As described in Section 5.2, “Smkreport Program”, the Smkreport program creates user-defined reports and summaries for QA purposes based on the SMOKE intermediate files (e.g., SMOKE inventory files, hourly emissions, speciation matrix, gridding matrix). The reports that are created by Smkreport can easily be imported into a spreadsheet program or into a database because the ASCII output format is delimited. Note that report files larger than about 60,000 lines will not import into Excel because of limitations of that software.

Because Smkreport is very flexible, there are a large number of reports that you can generate. The “File Format(s)” section below describes the guidelines that Smkreport uses in building the output reports, based on the instructions the user provides to Smkreport.
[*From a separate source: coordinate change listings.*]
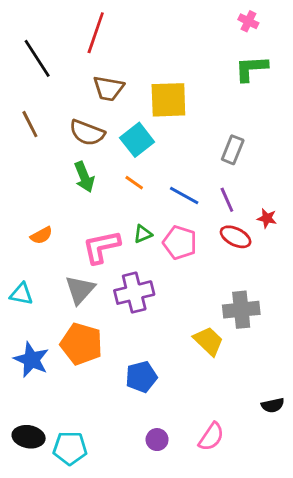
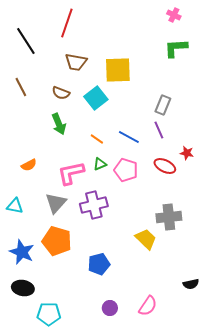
brown semicircle: (87, 133) -> (61, 93), size x0.7
orange line: (134, 183) -> (97, 139), moved
purple line: (227, 200) -> (159, 130), moved
black ellipse: (29, 437) -> (23, 288), moved

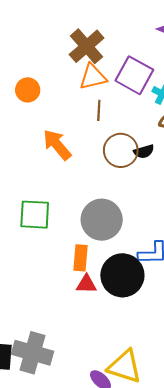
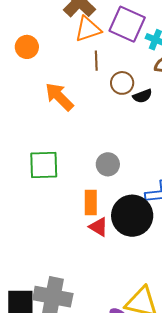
brown circle: (121, 150) -> (122, 83), moved, size x0.7
gray circle: (102, 220) -> (108, 164), size x0.6
red triangle: (86, 284) -> (99, 227), turned 35

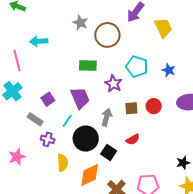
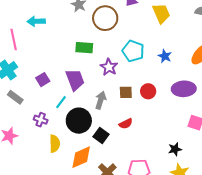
gray rectangle: (35, 119) -> (15, 97), moved

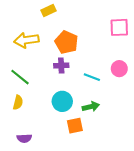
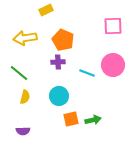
pink circle: (119, 69) -> (113, 65), size x1.5
yellow semicircle: (18, 102) -> (25, 97), moved
green arrow: (91, 107) -> (93, 120), moved

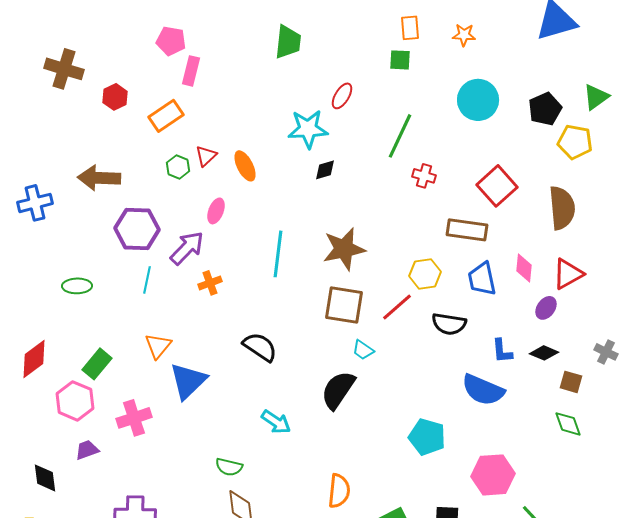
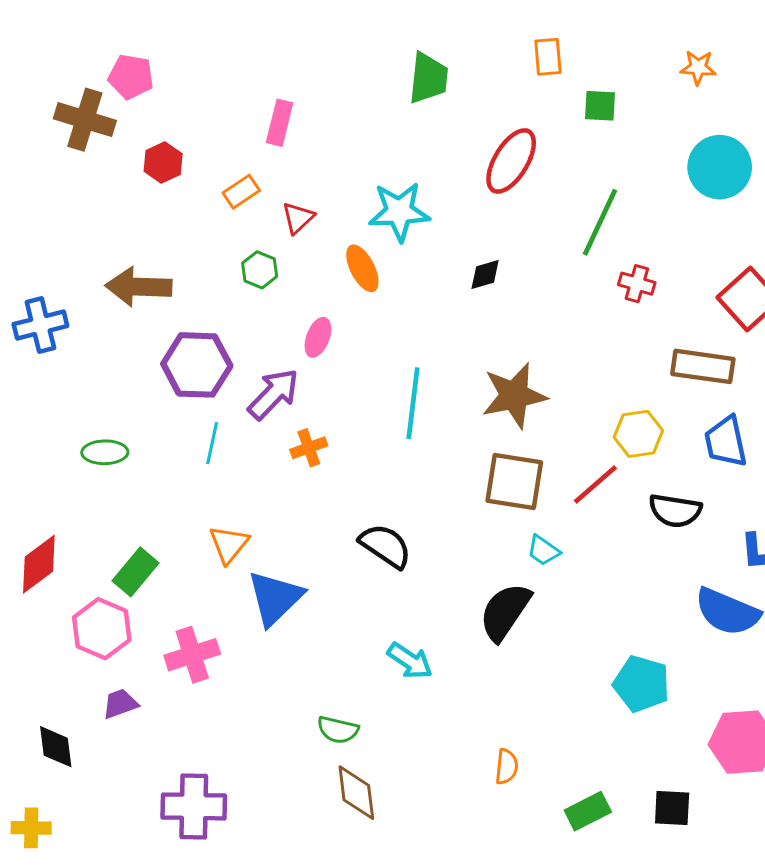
orange rectangle: (410, 28) -> (548, 57), moved
pink pentagon: (171, 41) -> (131, 77), moved
red ellipse: (342, 96) -> (511, 161), size x1.6
orange rectangle: (166, 116) -> (241, 192), size x0.7
cyan star: (308, 129) -> (399, 212), moved
red triangle: (206, 156) -> (298, 218), moved
orange semicircle: (339, 491) -> (507, 767), size x0.7

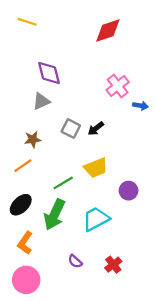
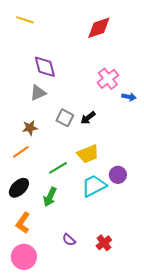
green arrow: (54, 215) -> (50, 197), size x0.7
cyan trapezoid: (96, 219) -> (94, 186), moved

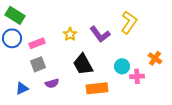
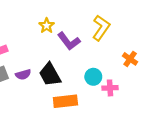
yellow star: (70, 34) -> (47, 26), moved
orange cross: (155, 58) -> (130, 59), moved
purple semicircle: (52, 83) -> (23, 75), moved

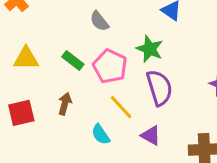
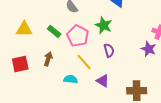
purple semicircle: (159, 88) -> (109, 50), size x0.6
cyan semicircle: (101, 134) -> (71, 79), turned 128

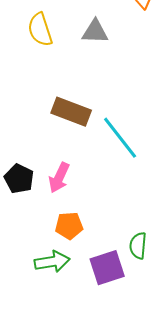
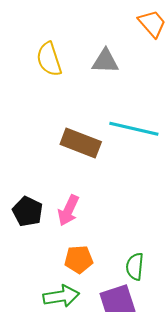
cyan line: (120, 138) -> (134, 129), moved, turned -39
green semicircle: (138, 246) -> (135, 267), moved

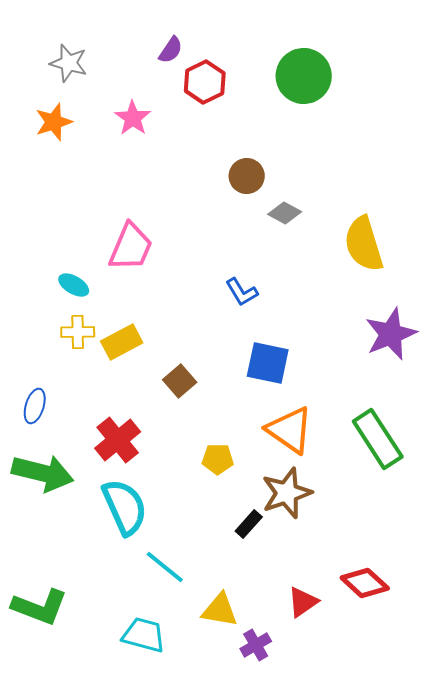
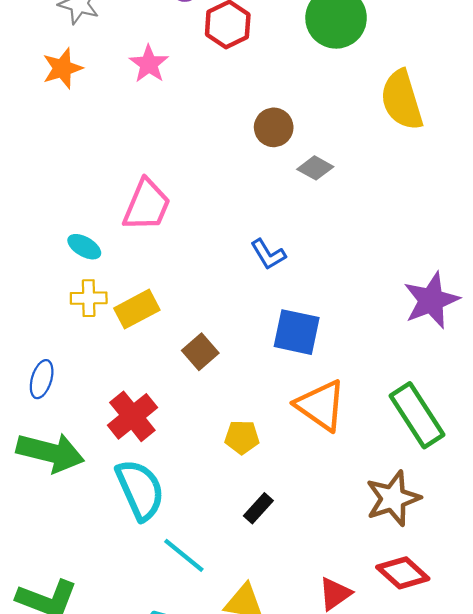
yellow semicircle: (364, 244) -> (402, 100), moved
brown star: (287, 493) -> (393, 498), moved
black rectangle: (249, 524) -> (258, 508), moved

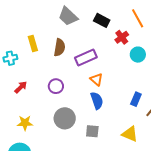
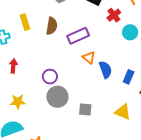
purple circle: (56, 86) -> (50, 77), moved
red arrow: (21, 87) -> (13, 66), turned -40
blue semicircle: (97, 101) -> (105, 70), moved

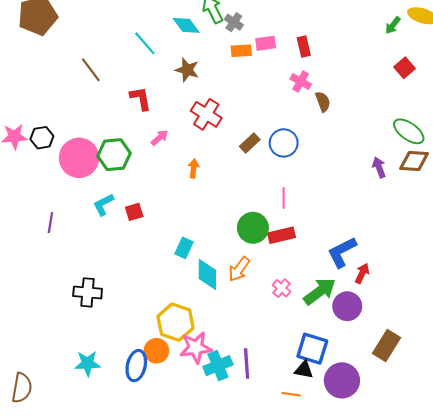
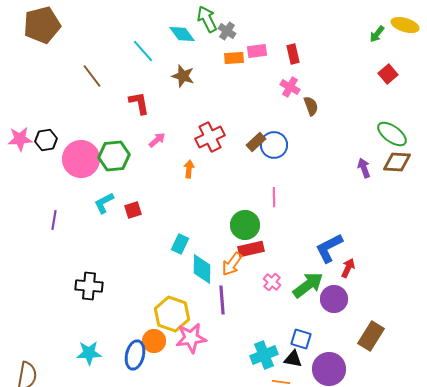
red cross: (206, 114) -> (210, 137), moved, turned 32
brown rectangle: (250, 143) -> (256, 142), moved
red rectangle: (282, 235) -> (251, 249), moved
blue square: (312, 349) -> (301, 339), size x0.7
purple line: (247, 363) -> (222, 300), moved
cyan cross: (218, 366) -> (264, 355), moved

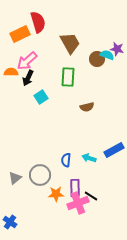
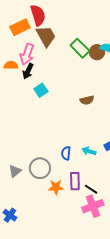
brown trapezoid: (70, 43) -> (46, 36), moved
pink arrow: (27, 61) -> (27, 54), turned -30
green rectangle: (68, 77) -> (80, 48), moved, turned -48
pink cross: (78, 203) -> (93, 206), moved

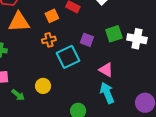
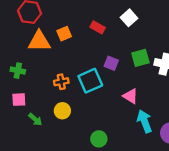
orange square: (52, 16) -> (64, 34), moved
orange cross: (49, 40) -> (61, 82), moved
cyan arrow: (107, 93) -> (145, 121), moved

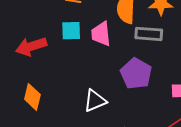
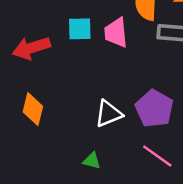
purple pentagon: (136, 74) -> (154, 109), moved

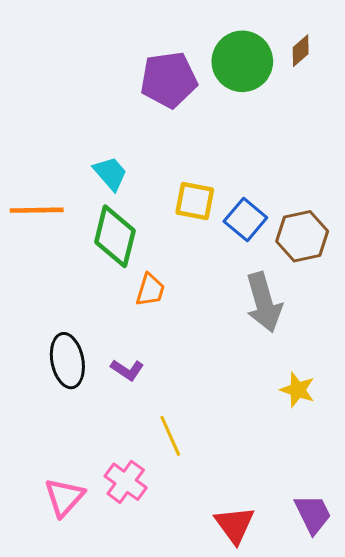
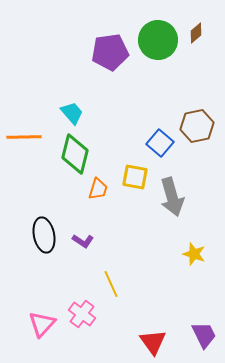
yellow square: (195, 201) -> (135, 177), moved
brown hexagon: (302, 236) -> (197, 126), moved

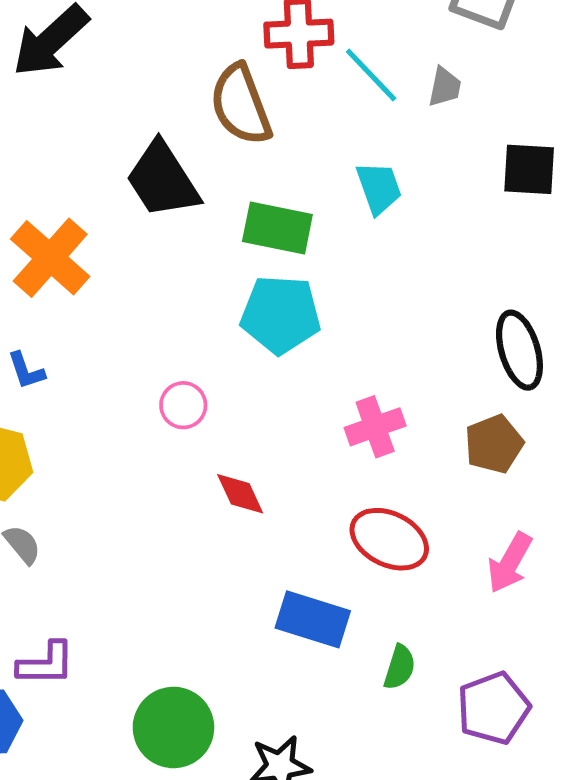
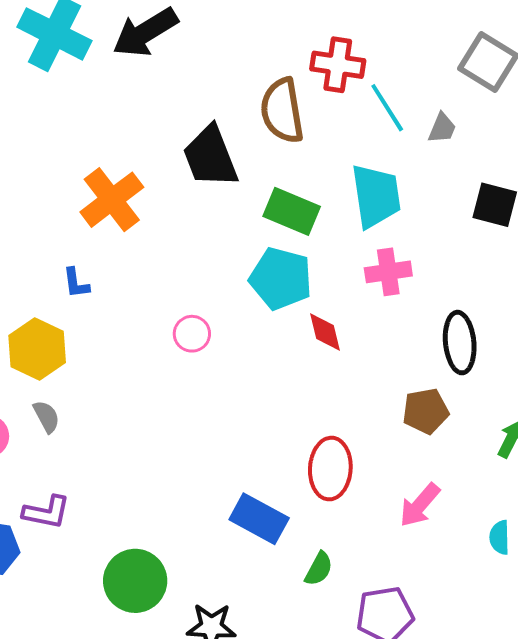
cyan trapezoid: (379, 188) -> (376, 196), size x1.5
pink cross: (375, 427) -> (388, 272), moved
red diamond: (240, 494) -> (325, 332), moved
red ellipse: (389, 539) -> (330, 469), turned 56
This section is followed by a large number of example reports, to help you understand the possible format options.

5.4.1. File format(s)

5.4.1.1. Multiple reports in one file

Each file output by Smkreport can contain multiple reports. The user has control over how many reports are included in each file (please see the REPCONFIG file documentation above for more information on using the /CREATE REPORT/ and /NEWFILE/ packets). The reports in a file are separated by a row of pound signs (#). If having multiple reports in a single file causes problems for importing the data into other software, then you should create a REPCONFIG file that specifies a new file for each report.

5.4.1.2. Basic report structure

The reports in an output file use columns and rows to structure the information. The reports are structured to permit the user to import a report into spreadsheet or database software, or some other data-processing tool for further analysis. The columns in the reports are semicolon delimited (though the delimiter can be set by the user), have labels, and have units. Where possible, we have also tried to make sure that the text versions of the reports can be viewed easily. The width of the widest entry in a column is used to set the width for the column, thereby making fixed-file format transfer to other software possible.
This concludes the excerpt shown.